= What you need to do =
Exact copies of all the entries are needed.

= Supplied material =
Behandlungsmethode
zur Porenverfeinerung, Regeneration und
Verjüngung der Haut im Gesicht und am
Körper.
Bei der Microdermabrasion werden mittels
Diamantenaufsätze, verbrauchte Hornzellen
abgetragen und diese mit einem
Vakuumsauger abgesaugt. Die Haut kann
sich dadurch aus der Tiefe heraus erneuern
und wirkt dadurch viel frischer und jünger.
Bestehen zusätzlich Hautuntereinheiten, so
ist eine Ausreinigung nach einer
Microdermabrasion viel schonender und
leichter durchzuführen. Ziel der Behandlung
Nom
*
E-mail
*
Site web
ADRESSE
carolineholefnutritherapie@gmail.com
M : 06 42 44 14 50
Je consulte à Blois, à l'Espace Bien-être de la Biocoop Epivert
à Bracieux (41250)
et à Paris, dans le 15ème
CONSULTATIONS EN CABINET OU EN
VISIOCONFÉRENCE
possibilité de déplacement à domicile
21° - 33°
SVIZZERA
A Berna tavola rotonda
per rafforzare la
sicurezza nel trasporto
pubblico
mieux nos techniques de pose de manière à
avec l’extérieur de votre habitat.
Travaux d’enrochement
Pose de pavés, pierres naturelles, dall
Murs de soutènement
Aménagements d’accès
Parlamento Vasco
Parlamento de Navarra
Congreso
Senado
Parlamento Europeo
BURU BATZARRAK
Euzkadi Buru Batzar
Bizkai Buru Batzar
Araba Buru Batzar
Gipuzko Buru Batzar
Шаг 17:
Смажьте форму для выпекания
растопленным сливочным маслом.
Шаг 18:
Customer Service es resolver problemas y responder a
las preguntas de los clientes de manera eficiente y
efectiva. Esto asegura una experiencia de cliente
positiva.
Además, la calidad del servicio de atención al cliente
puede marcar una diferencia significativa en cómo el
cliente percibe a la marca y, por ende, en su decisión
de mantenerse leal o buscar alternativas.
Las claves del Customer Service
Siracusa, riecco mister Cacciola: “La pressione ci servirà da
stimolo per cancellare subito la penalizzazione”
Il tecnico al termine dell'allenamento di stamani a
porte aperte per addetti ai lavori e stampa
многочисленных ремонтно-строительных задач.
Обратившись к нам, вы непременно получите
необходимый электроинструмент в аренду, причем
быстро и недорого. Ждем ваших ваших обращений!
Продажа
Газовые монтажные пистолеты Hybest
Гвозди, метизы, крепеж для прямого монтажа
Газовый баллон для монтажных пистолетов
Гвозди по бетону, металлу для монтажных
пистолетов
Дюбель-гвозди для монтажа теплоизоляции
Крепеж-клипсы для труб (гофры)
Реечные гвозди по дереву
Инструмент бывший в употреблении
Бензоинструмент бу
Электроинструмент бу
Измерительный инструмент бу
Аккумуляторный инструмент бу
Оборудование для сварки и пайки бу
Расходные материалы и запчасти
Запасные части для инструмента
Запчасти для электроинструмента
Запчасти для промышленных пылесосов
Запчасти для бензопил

= Expected answer =
Behandlungsmethode
zur Porenverfeinerung, Regeneration und
Verjüngung der Haut im Gesicht und am
Körper.
Bei der Microdermabrasion werden mittels
Diamantenaufsätze, verbrauchte Hornzellen
abgetragen und diese mit einem
Vakuumsauger abgesaugt. Die Haut kann
sich dadurch aus der Tiefe heraus erneuern
und wirkt dadurch viel frischer und jünger.
Bestehen zusätzlich Hautuntereinheiten, so
ist eine Ausreinigung nach einer
Microdermabrasion viel schonender und
leichter durchzuführen. Ziel der Behandlung
Nom
*
E-mail
*
Site web
ADRESSE
carolineholefnutritherapie@gmail.com
M : 06 42 44 14 50
Je consulte à Blois, à l'Espace Bien-être de la Biocoop Epivert
à Bracieux (41250)
et à Paris, dans le 15ème
CONSULTATIONS EN CABINET OU EN
VISIOCONFÉRENCE
possibilité de déplacement à domicile
21° - 33°
SVIZZERA
A Berna tavola rotonda
per rafforzare la
sicurezza nel trasporto
pubblico
mieux nos techniques de pose de manière à
avec l’extérieur de votre habitat.
Travaux d’enrochement
Pose de pavés, pierres naturelles, dall
Murs de soutènement
Aménagements d’accès
Parlamento Vasco
Parlamento de Navarra
Congreso
Senado
Parlamento Europeo
BURU BATZARRAK
Euzkadi Buru Batzar
Bizkai Buru Batzar
Araba Buru Batzar
Gipuzko Buru Batzar
Шаг 17:
Смажьте форму для выпекания
растопленным сливочным маслом.
Шаг 18:
Customer Service es resolver problemas y responder a
las preguntas de los clientes de manera eficiente y
efectiva. Esto asegura una experiencia de cliente
positiva.
Además, la calidad del servicio de atención al cliente
puede marcar una diferencia significativa en cómo el
cliente percibe a la marca y, por ende, en su decisión
de mantenerse leal o buscar alternativas.
Las claves del Customer Service
Siracusa, riecco mister Cacciola: “La pressione ci servirà da
stimolo per cancellare subito la penalizzazione”
Il tecnico al termine dell'allenamento di stamani a
porte aperte per addetti ai lavori e stampa
многочисленных ремонтно-строительных задач.
Обратившись к нам, вы непременно получите
необходимый электроинструмент в аренду, причем
быстро и недорого. Ждем ваших ваших обращений!
Продажа
Газовые монтажные пистолеты Hybest
Гвозди, метизы, крепеж для прямого монтажа
Газовый баллон для монтажных пистолетов
Гвозди по бетону, металлу для монтажных
пистолетов
Дюбель-гвозди для монтажа теплоизоляции
Крепеж-клипсы для труб (гофры)
Реечные гвозди по дереву
Инструмент бывший в употреблении
Бензоинструмент бу
Электроинструмент бу
Измерительный инструмент бу
Аккумуляторный инструмент бу
Оборудование для сварки и пайки бу
Расходные материалы и запчасти
Запасные части для инструмента
Запчасти для электроинструмента
Запчасти для промышленных пылесосов
Запчасти для бензопил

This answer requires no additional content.